Could you restate the whole listing word for word?

**DATA FOR THE TASK**.

+++++

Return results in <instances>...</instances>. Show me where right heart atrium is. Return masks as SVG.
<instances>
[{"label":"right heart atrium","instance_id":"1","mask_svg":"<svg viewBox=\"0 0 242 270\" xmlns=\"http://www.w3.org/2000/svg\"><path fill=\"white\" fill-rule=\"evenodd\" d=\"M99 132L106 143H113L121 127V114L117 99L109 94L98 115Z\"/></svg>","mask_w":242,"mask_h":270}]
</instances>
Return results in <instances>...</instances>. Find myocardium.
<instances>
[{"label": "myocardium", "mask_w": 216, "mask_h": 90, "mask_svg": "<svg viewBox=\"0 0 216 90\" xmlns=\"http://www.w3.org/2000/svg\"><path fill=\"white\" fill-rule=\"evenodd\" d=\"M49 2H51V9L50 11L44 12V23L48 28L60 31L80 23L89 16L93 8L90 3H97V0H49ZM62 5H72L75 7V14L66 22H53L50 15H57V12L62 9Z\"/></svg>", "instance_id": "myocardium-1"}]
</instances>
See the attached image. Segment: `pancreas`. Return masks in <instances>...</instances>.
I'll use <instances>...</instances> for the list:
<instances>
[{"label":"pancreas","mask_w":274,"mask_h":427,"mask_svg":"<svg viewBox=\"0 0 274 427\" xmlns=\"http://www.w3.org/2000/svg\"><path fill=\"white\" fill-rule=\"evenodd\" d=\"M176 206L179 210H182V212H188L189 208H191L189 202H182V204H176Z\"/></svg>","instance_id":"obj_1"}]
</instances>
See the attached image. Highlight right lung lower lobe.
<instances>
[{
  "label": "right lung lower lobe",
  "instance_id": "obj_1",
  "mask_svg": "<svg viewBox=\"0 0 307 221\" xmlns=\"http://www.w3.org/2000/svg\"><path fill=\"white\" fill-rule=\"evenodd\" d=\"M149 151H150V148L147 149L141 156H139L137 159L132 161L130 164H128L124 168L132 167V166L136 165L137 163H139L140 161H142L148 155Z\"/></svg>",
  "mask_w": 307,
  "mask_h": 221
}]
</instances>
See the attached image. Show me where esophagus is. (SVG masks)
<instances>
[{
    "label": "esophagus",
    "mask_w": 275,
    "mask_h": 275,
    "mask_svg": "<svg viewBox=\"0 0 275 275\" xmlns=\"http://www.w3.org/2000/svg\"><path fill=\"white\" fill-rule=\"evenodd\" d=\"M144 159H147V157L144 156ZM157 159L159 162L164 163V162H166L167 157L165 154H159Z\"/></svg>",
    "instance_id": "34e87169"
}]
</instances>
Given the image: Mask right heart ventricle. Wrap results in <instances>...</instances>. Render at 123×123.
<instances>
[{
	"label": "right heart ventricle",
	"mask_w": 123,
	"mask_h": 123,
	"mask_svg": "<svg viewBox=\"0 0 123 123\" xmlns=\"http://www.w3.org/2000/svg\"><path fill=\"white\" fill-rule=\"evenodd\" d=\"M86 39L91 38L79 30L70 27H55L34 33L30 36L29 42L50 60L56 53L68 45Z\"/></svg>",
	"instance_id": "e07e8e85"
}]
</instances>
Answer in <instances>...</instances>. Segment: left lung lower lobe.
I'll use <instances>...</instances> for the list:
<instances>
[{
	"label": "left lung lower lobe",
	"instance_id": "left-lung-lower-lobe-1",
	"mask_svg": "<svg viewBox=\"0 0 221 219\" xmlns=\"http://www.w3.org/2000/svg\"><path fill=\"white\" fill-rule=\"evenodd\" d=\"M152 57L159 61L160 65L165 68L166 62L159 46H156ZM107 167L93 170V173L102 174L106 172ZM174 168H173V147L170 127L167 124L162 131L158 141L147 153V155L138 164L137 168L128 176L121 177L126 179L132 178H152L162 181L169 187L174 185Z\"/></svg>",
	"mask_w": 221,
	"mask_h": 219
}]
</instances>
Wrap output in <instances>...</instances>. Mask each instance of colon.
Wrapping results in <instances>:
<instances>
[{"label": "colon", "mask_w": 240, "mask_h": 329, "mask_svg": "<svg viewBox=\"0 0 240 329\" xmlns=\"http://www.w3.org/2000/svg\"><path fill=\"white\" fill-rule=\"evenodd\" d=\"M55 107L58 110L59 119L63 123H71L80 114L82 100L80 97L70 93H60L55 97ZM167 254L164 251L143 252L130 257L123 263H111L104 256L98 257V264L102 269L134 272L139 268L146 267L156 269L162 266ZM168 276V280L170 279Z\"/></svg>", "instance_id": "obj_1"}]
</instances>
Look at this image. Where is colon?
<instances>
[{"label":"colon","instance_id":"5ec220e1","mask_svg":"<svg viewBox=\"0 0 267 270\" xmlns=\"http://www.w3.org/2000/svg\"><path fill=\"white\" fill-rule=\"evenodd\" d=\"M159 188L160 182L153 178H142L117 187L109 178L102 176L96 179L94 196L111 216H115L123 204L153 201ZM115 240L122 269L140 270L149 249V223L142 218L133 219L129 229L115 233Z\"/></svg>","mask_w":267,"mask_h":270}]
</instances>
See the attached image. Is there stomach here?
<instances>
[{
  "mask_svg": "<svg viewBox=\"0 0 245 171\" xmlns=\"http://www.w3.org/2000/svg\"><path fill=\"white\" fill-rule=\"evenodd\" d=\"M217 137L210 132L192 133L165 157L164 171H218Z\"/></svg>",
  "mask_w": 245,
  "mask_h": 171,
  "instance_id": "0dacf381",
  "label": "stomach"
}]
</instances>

+++++

**RESPONSE TO THE EXERCISE**.
Return results in <instances>...</instances>. Show me where right heart atrium is. Return masks as SVG.
<instances>
[{"label":"right heart atrium","instance_id":"1","mask_svg":"<svg viewBox=\"0 0 242 270\" xmlns=\"http://www.w3.org/2000/svg\"><path fill=\"white\" fill-rule=\"evenodd\" d=\"M99 132L106 143H113L121 127V114L117 99L109 94L98 115Z\"/></svg>","mask_w":242,"mask_h":270}]
</instances>
Return results in <instances>...</instances>. Find myocardium.
<instances>
[{"label": "myocardium", "mask_w": 216, "mask_h": 90, "mask_svg": "<svg viewBox=\"0 0 216 90\" xmlns=\"http://www.w3.org/2000/svg\"><path fill=\"white\" fill-rule=\"evenodd\" d=\"M49 2H51V9L50 11L44 12V23L48 28L60 31L80 23L89 16L93 8L90 3H97V0H49ZM62 5H72L75 7V14L66 22H53L50 15H57V12L62 9Z\"/></svg>", "instance_id": "myocardium-1"}]
</instances>
See the attached image. Segment: `pancreas`. Return masks in <instances>...</instances>.
I'll use <instances>...</instances> for the list:
<instances>
[{"label":"pancreas","mask_w":274,"mask_h":427,"mask_svg":"<svg viewBox=\"0 0 274 427\" xmlns=\"http://www.w3.org/2000/svg\"><path fill=\"white\" fill-rule=\"evenodd\" d=\"M176 206L179 210H182V212H188L189 208H191L189 202H182V204H176Z\"/></svg>","instance_id":"obj_1"}]
</instances>
See the attached image. Highlight right lung lower lobe.
<instances>
[{
  "label": "right lung lower lobe",
  "instance_id": "obj_1",
  "mask_svg": "<svg viewBox=\"0 0 307 221\" xmlns=\"http://www.w3.org/2000/svg\"><path fill=\"white\" fill-rule=\"evenodd\" d=\"M149 151H150V148L147 149L141 156H139L137 159L132 161L130 164H128L124 168L132 167V166L136 165L137 163H139L140 161H142L148 155Z\"/></svg>",
  "mask_w": 307,
  "mask_h": 221
}]
</instances>
See the attached image. Show me where esophagus is. (SVG masks)
<instances>
[{
    "label": "esophagus",
    "mask_w": 275,
    "mask_h": 275,
    "mask_svg": "<svg viewBox=\"0 0 275 275\" xmlns=\"http://www.w3.org/2000/svg\"><path fill=\"white\" fill-rule=\"evenodd\" d=\"M144 159H147V157L144 156ZM157 159L159 162L164 163V162H166L167 157L165 154H159Z\"/></svg>",
    "instance_id": "34e87169"
}]
</instances>
Given the image: Mask right heart ventricle. Wrap results in <instances>...</instances>. Render at 123×123.
<instances>
[{
	"label": "right heart ventricle",
	"mask_w": 123,
	"mask_h": 123,
	"mask_svg": "<svg viewBox=\"0 0 123 123\" xmlns=\"http://www.w3.org/2000/svg\"><path fill=\"white\" fill-rule=\"evenodd\" d=\"M86 39L91 38L79 30L70 27H55L34 33L30 36L29 42L50 60L56 53L68 45Z\"/></svg>",
	"instance_id": "e07e8e85"
}]
</instances>
Answer in <instances>...</instances>. Segment: left lung lower lobe.
I'll use <instances>...</instances> for the list:
<instances>
[{
	"label": "left lung lower lobe",
	"instance_id": "left-lung-lower-lobe-1",
	"mask_svg": "<svg viewBox=\"0 0 221 219\" xmlns=\"http://www.w3.org/2000/svg\"><path fill=\"white\" fill-rule=\"evenodd\" d=\"M152 57L159 61L160 65L165 68L166 62L159 46H156ZM107 167L93 170V173L102 174L106 172ZM174 168H173V147L170 127L167 124L162 131L158 141L147 153V155L138 164L137 168L128 176L121 177L126 179L132 178H152L162 181L169 187L174 185Z\"/></svg>",
	"mask_w": 221,
	"mask_h": 219
}]
</instances>
Wrap output in <instances>...</instances>. Mask each instance of colon.
Wrapping results in <instances>:
<instances>
[{"label": "colon", "mask_w": 240, "mask_h": 329, "mask_svg": "<svg viewBox=\"0 0 240 329\" xmlns=\"http://www.w3.org/2000/svg\"><path fill=\"white\" fill-rule=\"evenodd\" d=\"M55 107L58 110L59 119L63 123H71L80 114L82 100L80 97L70 93H60L55 97ZM167 254L164 251L143 252L130 257L123 263H111L104 256L98 257V264L102 269L134 272L139 268L146 267L156 269L162 266ZM168 276V280L170 279Z\"/></svg>", "instance_id": "obj_1"}]
</instances>
Look at this image. Where is colon?
<instances>
[{"label":"colon","instance_id":"5ec220e1","mask_svg":"<svg viewBox=\"0 0 267 270\" xmlns=\"http://www.w3.org/2000/svg\"><path fill=\"white\" fill-rule=\"evenodd\" d=\"M159 188L160 182L153 178H142L117 187L109 178L102 176L96 179L94 196L111 216H115L123 204L153 201ZM115 240L122 269L140 270L149 249V223L142 218L133 219L129 229L115 233Z\"/></svg>","mask_w":267,"mask_h":270}]
</instances>
See the attached image. Is there stomach here?
<instances>
[{
  "mask_svg": "<svg viewBox=\"0 0 245 171\" xmlns=\"http://www.w3.org/2000/svg\"><path fill=\"white\" fill-rule=\"evenodd\" d=\"M217 137L210 132L192 133L165 157L164 171H218Z\"/></svg>",
  "mask_w": 245,
  "mask_h": 171,
  "instance_id": "0dacf381",
  "label": "stomach"
}]
</instances>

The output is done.